Diagram 9 is an additional embodiment of my invention. Diagram 9 parts 1 & 2 show the heat source which encompasses the outside edges of the conduit. Diagram 9 parts 3 & 4 show the heat sink which is liquid and is included in the centre of the cylinder through the magnets. Diagram 9 part 5 shows the thermally conductive liquid in another portion of the tube.
Diagram 10 is an alternate conduit section. Diagram 10 parts 2 & 3 show the tubular conductors placed in line with the conduit and having the same internal diameter of the conduit so as to not cause any disruption of fluid flow. Diagram 10 part 1 shows a section of the conduit which is connected to the rest of the conduit spiralling around the magnet. Diagram 10 part 4 shows the heat source. Diagram 10 part 5 shows the heat sink.
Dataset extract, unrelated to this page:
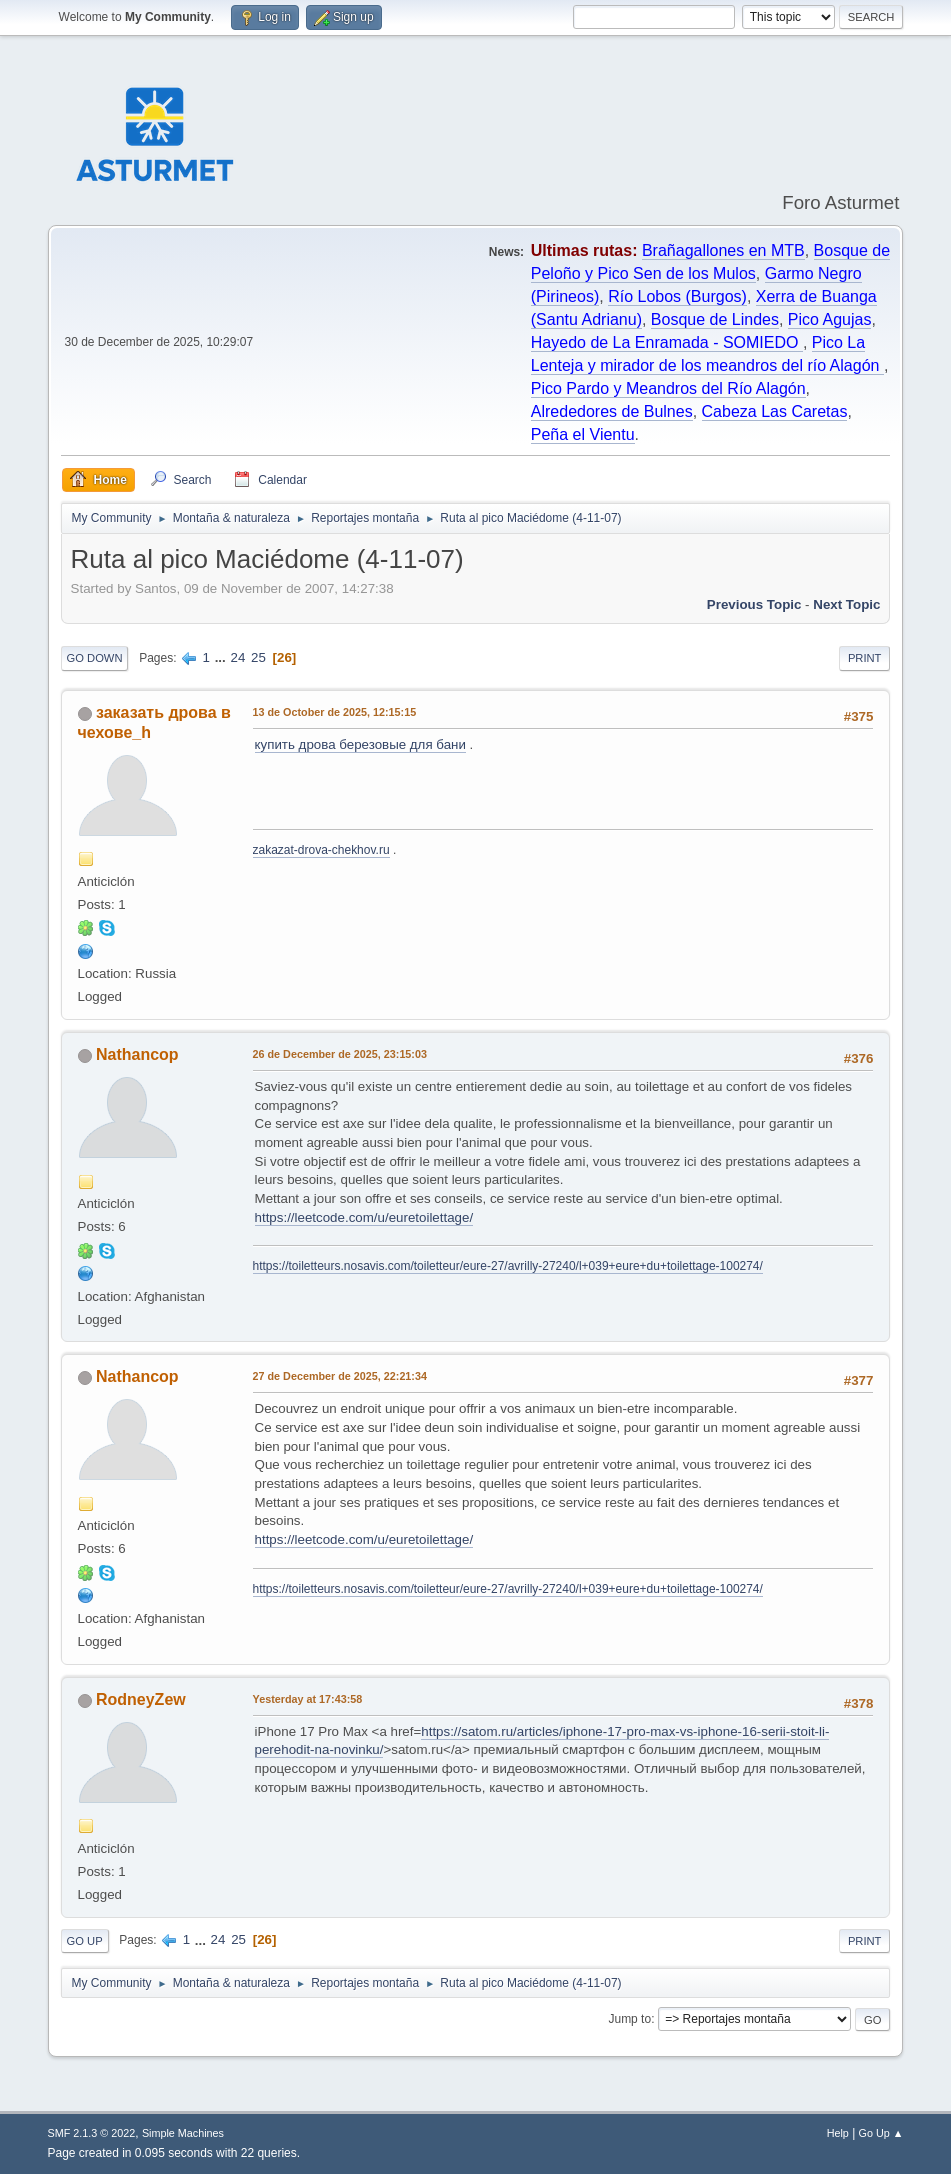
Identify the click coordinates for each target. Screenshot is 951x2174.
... (222, 657)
Diagram 11 shows vertical cross-section of another possible embodiment of my invention. Diagram 11 part 1 shows magnets. Diagram 11 part 2 shows conduit. Diagram 11 part 3 shows conduit. Diagram 11 part 4 shows heat source. Diagram 11 part 5 heat sink. Diagram 11 part 6 shows coil spirals down clockwise. Diagram 11 part 7 shows coil spirals up anticlockwise, (any spiral directions may be reversed).
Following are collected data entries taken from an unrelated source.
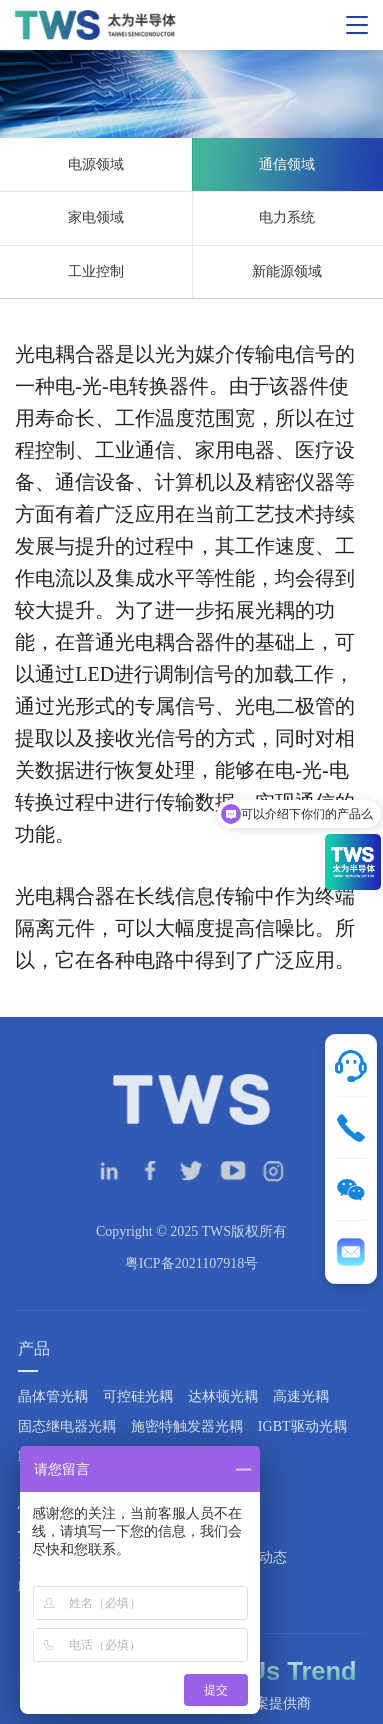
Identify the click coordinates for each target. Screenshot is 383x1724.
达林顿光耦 (223, 1415)
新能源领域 (287, 271)
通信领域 (287, 164)
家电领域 (96, 217)
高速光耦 (301, 1415)
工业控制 (96, 271)
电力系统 (287, 217)
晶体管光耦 (53, 1415)
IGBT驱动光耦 (302, 1445)
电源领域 (96, 164)
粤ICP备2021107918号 (191, 1282)
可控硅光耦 (138, 1415)
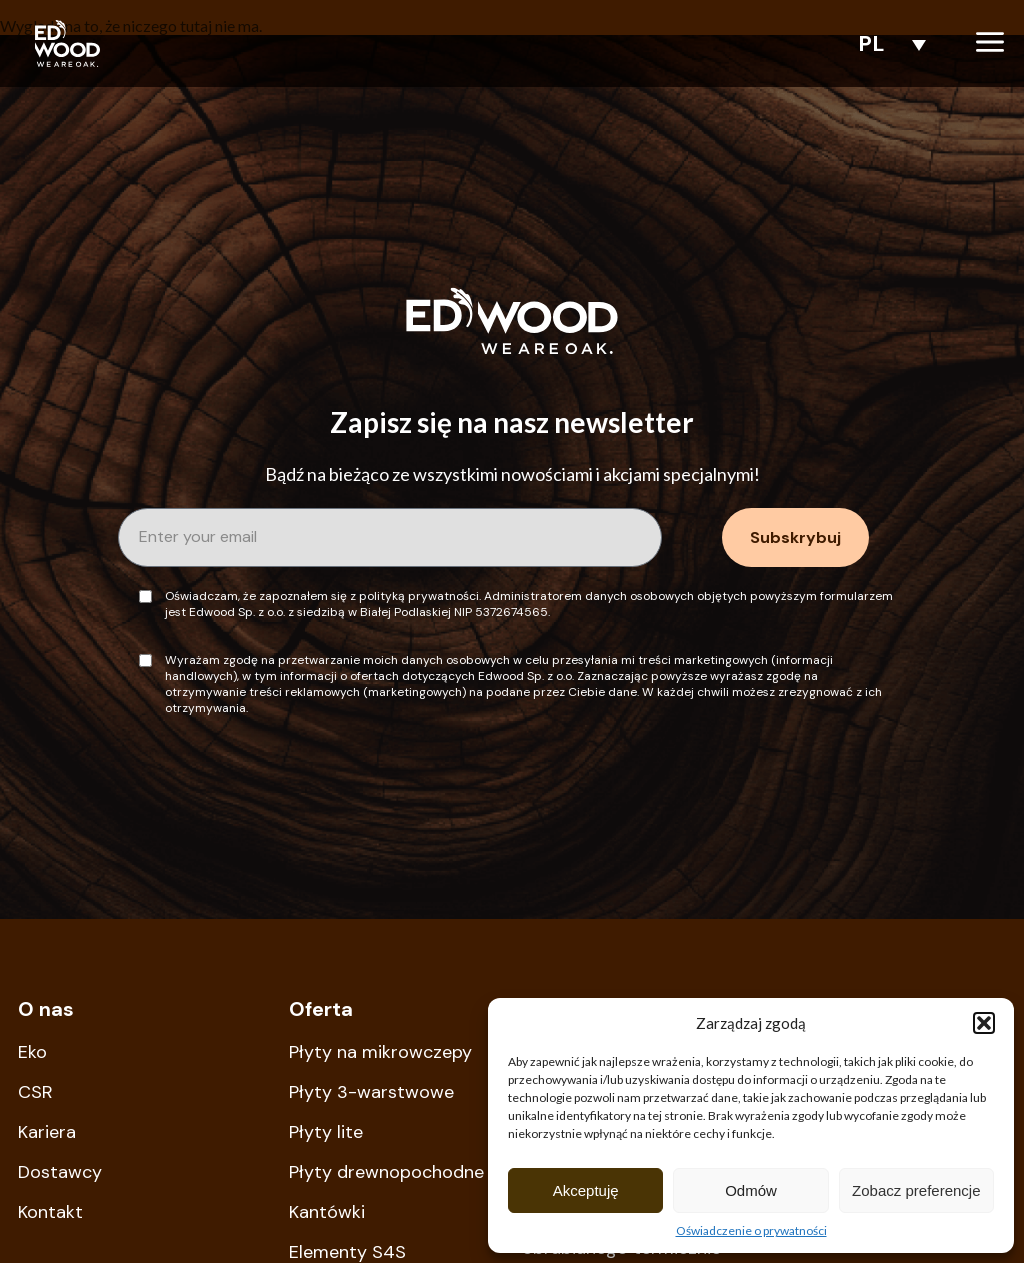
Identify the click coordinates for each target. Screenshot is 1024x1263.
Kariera (47, 1132)
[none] (887, 43)
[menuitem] (887, 43)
Diagram 12 shows horizontal cross-section of Diagram 11. Diagram 12 part 1 shows the magnets and magnet arrangement. Diagram 12 part 2 shows the conduit carrying the ferrofluid or nanomagnetic particles. Diagram 12 part 3 shows the coil spiralling down with a wider diameter at the top looking down. Diagram 12 part 4 shows coil spiralling upward with a wider diameter at the bottom. The positioning of part 3 and 4 in Diagram 12 may be reversed.
Diagram 13 shows another embodiment of my invention and is a horizontal cross-section of my invention. Diagram 13 part 1 shows magnets or magnet arrangement. Diagram 13 part 2 shows the conduit carrying the ferrofluid or nanomagnetic particles woven around the magnetic cores. Diagram 13 part 3 shows the heat sink in the core of the magnets. Diagram 13 part 4 shows extra magnets placed outside the heat source. Diagram 13 part 5 shows positioning of the heat source next to the outside of the conduit carrying the ferrofluid or nanomagnetic particles.
Electric power generator, motors, energy harvester, power source for miniaturised technologies, micro electrical mechanical systems, nano electrical mechanical systems, energy sensor, power utilising waste heat.